Keep them coming, good work!
Bigcheat
Thanks for sharing, I saw this on twitter a few minutes ago because Anna Godfrey & Jyoti Nangalia are hubby's consultants. Jyoti tweets a lot of really good context & also answers people's queries.
We wonder whether hubby's samples were used as he gives regular samples for research.
Despite his initial hesitation at going for a second opinion 2 and a half years ago, being under research consultants instills him with confidence.
Thank you, I wondered if my MPN was related to living very close to a substation. That article suggests not.
Just an after thought - if what I’ve read is accurate, how is it that the blood sample taken from me and stored 10 years earlier for breast cancer research did not reveal anything.
- I’m under a leading specialist. Through the specialist’s contact, it was brought out of storage to look for early signs. Non existed.
Do you know what evidence could have been found in a blood test sample from ten years ago that would suggest an mpn or jak2 mutation?
The reason could be the lack of sensitivity of the test used for your blood sample (0.1% instead of 0.01%).
« The period of doubling of the pooled data was found as 1.4 years (CI: 1.2 to 1.7 years). This implies that the allele burden grows from 0.01% to 1% in 9.3 years »
Hi, I had a stroke 10 years before MPN diagnosis. My specialist was curious. Was the stroke related to my ET? Apparently your platelets don’t necessarily have to be high to have ET there are exceptions. They specifically looked for I think, the mutated gene ( calr).
If I'm reading this correctly it would appear to support what I have always suspected, that my exposure to passive smoking from conception to the age of 25 when I finally lived in a smoke free environment is the cause of my Jak2 + it's the only thing I can think of that would have exposed me to benzene, which we know causes the mutation. I put my theory to one of my consultants a long time ago and she said there was no way of finding out if that was the cause, but she did make a note of it in her letter to my Gp
Carol
Hmm interesting.
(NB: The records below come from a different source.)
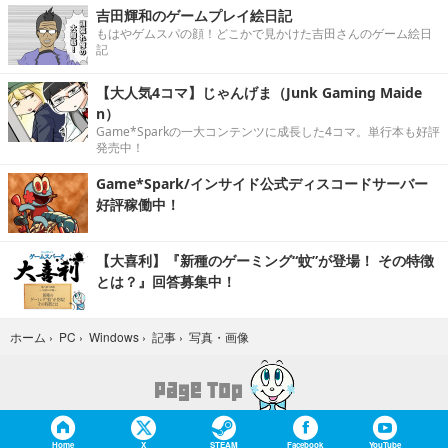
吉田輝和のゲームプレイ絵日記
もはやゲムスパの顔！どこかで見かけた吉田さんのゲーム絵日
記
【大人気4コマ】じゃんげま（Junk Gaming Maide
n）
Game*Sparkの一大コンテンツに成長した4コマ。単行本も好評
発売中！
Game*Spark/インサイド公式ディスコードサーバー
好評稼働中！
【大喜利】『新種のゲーミング“蚊”が登場！ その特徴
とは？』回答募集中！
写真・画像
ホーム
›
PC
›
Windows
›
記事
›
Home
X
STEAM
Facebook
YouTube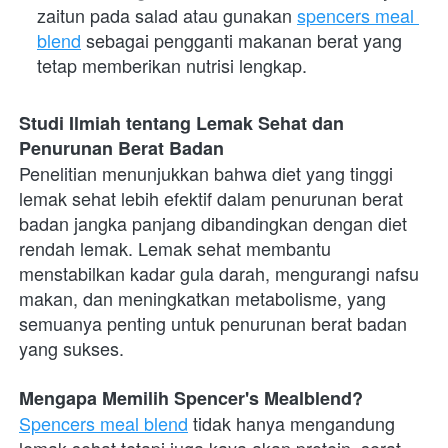
zaitun pada salad atau gunakan
spencers meal 
blend
 sebagai pengganti makanan berat yang 
tetap memberikan nutrisi lengkap.
Studi Ilmiah tentang Lemak Sehat dan 
Penurunan Berat Badan
Penelitian menunjukkan bahwa diet yang tinggi 
lemak sehat lebih efektif dalam penurunan berat 
badan jangka panjang dibandingkan dengan diet 
rendah lemak. Lemak sehat membantu 
menstabilkan kadar gula darah, mengurangi nafsu 
makan, dan meningkatkan metabolisme, yang 
semuanya penting untuk penurunan berat badan 
yang sukses.
Mengapa Memilih Spencer's Mealblend?
Spencers meal blend
 tidak hanya mengandung 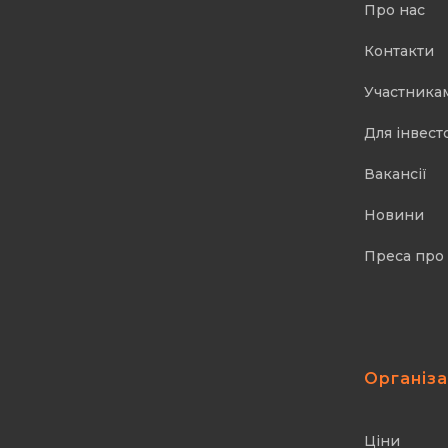
Про нас
Контакти
Участника
Для інвест
Вакансії
Новини
Преса про
Організ
Ціни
I was diagnosed at 27...probably had it longer...my mom smoked during pregnancy as well. But I am CALR positive...not sure if that matters but benzene exposure is benzene exposure. I also had to deal with the hardcore indoor smoking. I hated it so much that when I was 8 years old I wrote a editorial to a newspaper about how much I hated second hand smoke and I got it published. Thanks mom.
Yes it was very 'foggy'in my parents home and food tasted of cigarettes and clothes smelled of them. Paintwork was yellow and house plants didn't survive. Even after I left home any family member who went to visit came back smelling of cigarettes and boxes of chocolates, biscuits etc that we got as presents were inedible. All of this is why I've never smoked a single cigarette in my life.
Carol
Great article Manouche. Wyebird, I’m in the same boat. I had a heart attack 4 years ago at age 36. Docs couldnt determine the cause and assumed it was a vasospasm which I still meds for today. My hematologist is more convinced that it was the PV though at that time all my blood numbers were in line. So the thinking is that the PV can express itself through thrombotic events even if your blood numbers are well behaved.
Side note, I too grew up w a stepfather who was a serial chainsmoker. I always hated it (and him quite frankly) but perhaps he is the culprit for my PV - he gets the last laugh from the grave (died of lung cancer shockingly several years ago).
Very interesting. Thanks for posting.
Wow, so am I right in thinking they can test us all and find out how rapidly it is progressing with basic blood tests? Interesting.